The Spam Act 2003 - formally described here - prohibits the sending of unsolicited commercial messaging within Australia or on behalf of Australian entities. Prohibition reflects the Government's statement that spam

is typically anonymous, indiscriminate and global. With these characteristics spam has become a popular vehicle for promotions that can be illegal, unscrupulous or use tactics that would not be commercially or legally viable outside the virtual environment. Some of the key issues raised by spam include privacy, illegal/offensive content, misleading and deceptive trade practices and burdensome financial and resource costs.

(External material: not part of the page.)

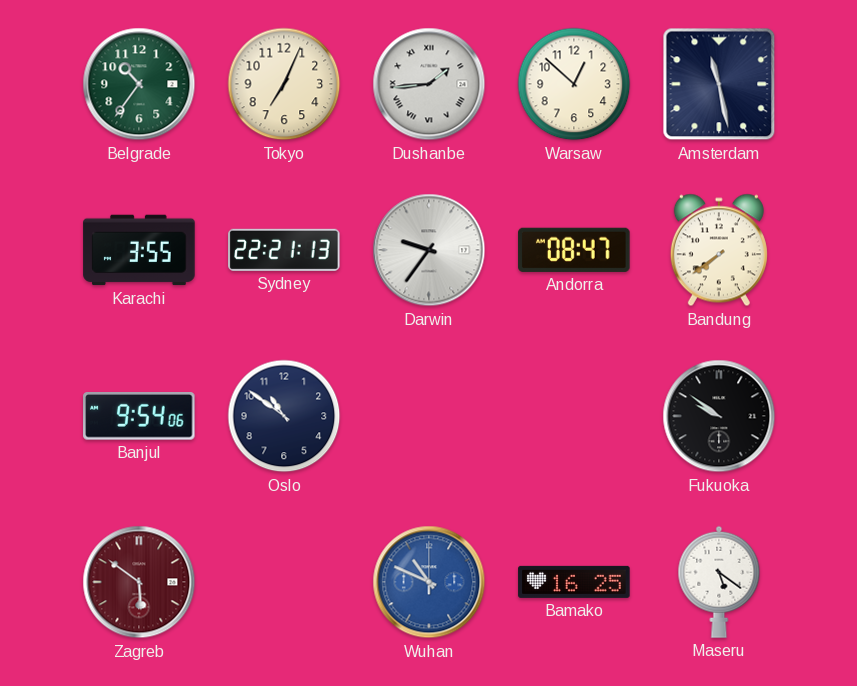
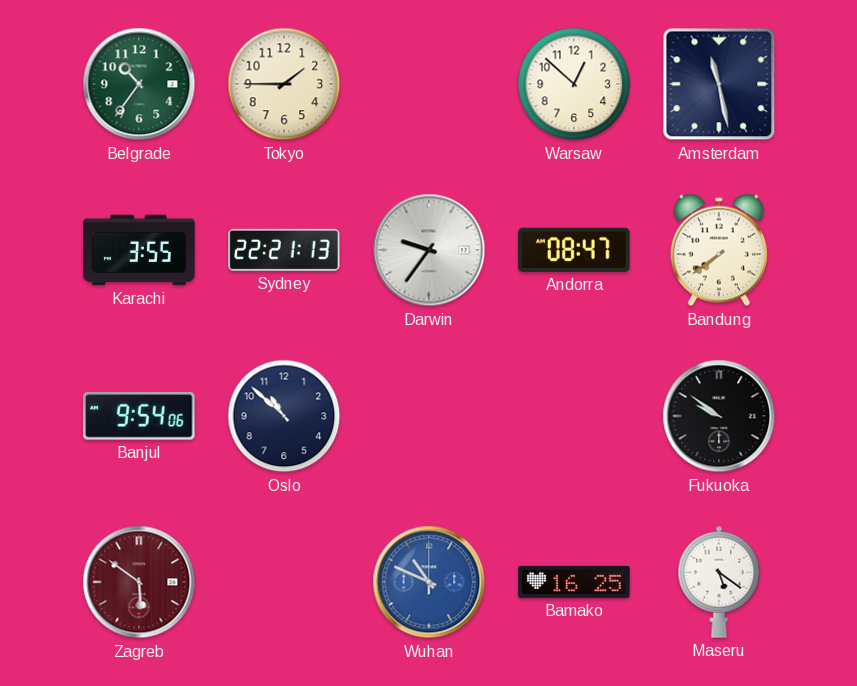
Tokyo: 7:04 -> 1:45
Dushanbe: 1:44 -> none
Oslo: 10:51 -> 10:52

There are significant privacy issues surrounding the manner in which e-mail addresses and personal information are collected and handled. It is not uncommon for address collectors to covertly harvest e-mail addresses from the Internet, as users visit certain sites, and buy and sell them in bulk without the knowledge or consent of the owner. A report to the US Federal Trade Commission (FTC) estimates that roughly half of all unsolicited commercial e-mail contains fraudulent or deceptive content.

There are obvious community and regulatory agency concerns with the illicit content of a considerable amount of spam - including those that promote pornography, illegal online gambling services, pyramid selling, get rich quick schemes or misleading and deceptive business practices. The indiscriminate method of distribution is of particular concern as it is common for minors to receive spam that is pornographic, illegal or offensive.

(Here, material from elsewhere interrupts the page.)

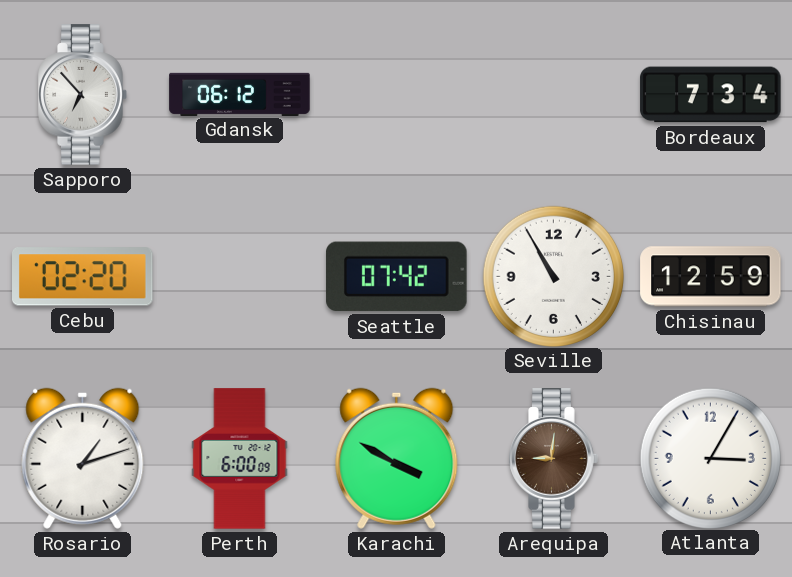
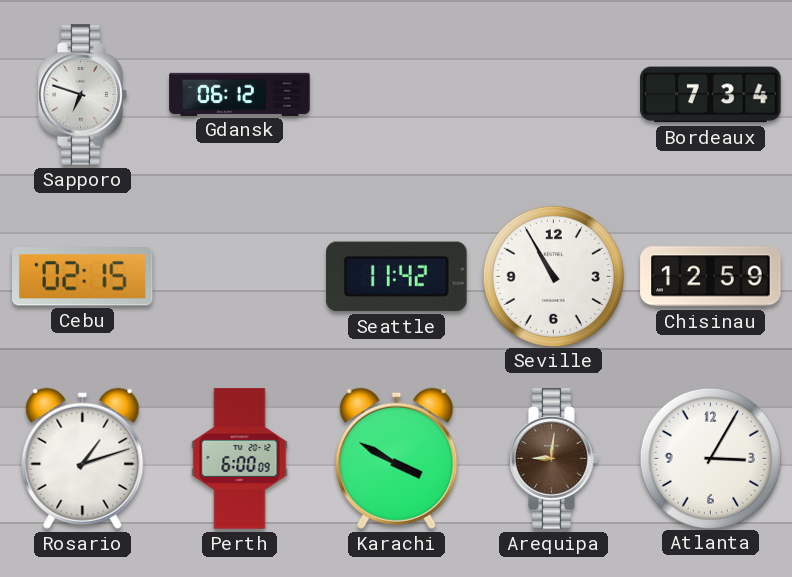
Sapporo: 6:53 -> 6:48
Cebu: 02:20 -> 02:15
Seattle: 07:42 -> 11:42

The associated Spam (Consequential Amendments) Act 2003 - formally described here - makes various amendments to the Telecommunications Act and the ACA Act to enable effective investigation and enforcement of breaches of the Spam Act.

Its main provisions are discussed below. In essence, they involve a framework to enable development of industry codes, an investigatory role for the ACA regarding complaints and authorisation of warrants to monitor compliance with the Act and regulations.

The legislation is weaker than the EU 1997 Distance Selling Directive (which builds on the 1995 Data Protection Directive discussed in our Privacy guide), the 2000 Electronic Commerce Directive and 2002 Directive on Privacy & Electronic Communications. The importance of global regulation in dealing with spam means that Australia will come under pressure to harmonise its legislation with that in the EU. The 2003 enactments should be seen as a major step on a long road, rather than arrival at a final destination.

     background

Development and passage of the legislation reflected sustained lobbying by the Internet Industry Association (IIA), consumer groups such as Coalition Against Unsolicited Bulk Email Australia (CAUBE.AU) and other entities that sought effective regulation of junk messaging.

It also reflected community consultation by the National Office for the Information Economy (NOIE), centred on the 2002 interim and 2003 final versions of the NOIE Spam Report, and discussions in regional/global telecommunications regulation fora. The consultation encompassed public submissions by bodies such as the federal Privacy Commissioner and Australian Information Industry Association. It was followed by a Senate Committee report on the draft legislation

That legislation received, at best, lukewarm support from direct marketers, from a number of charitable, religious and education bodies and from libertarians opposed to a restriction on free speech. That was accommodated through a range of exclusions, most of which will ideally be tightened in future through amendment of the Act or through the articulation of effective regulations under the Act and industry codes of practice.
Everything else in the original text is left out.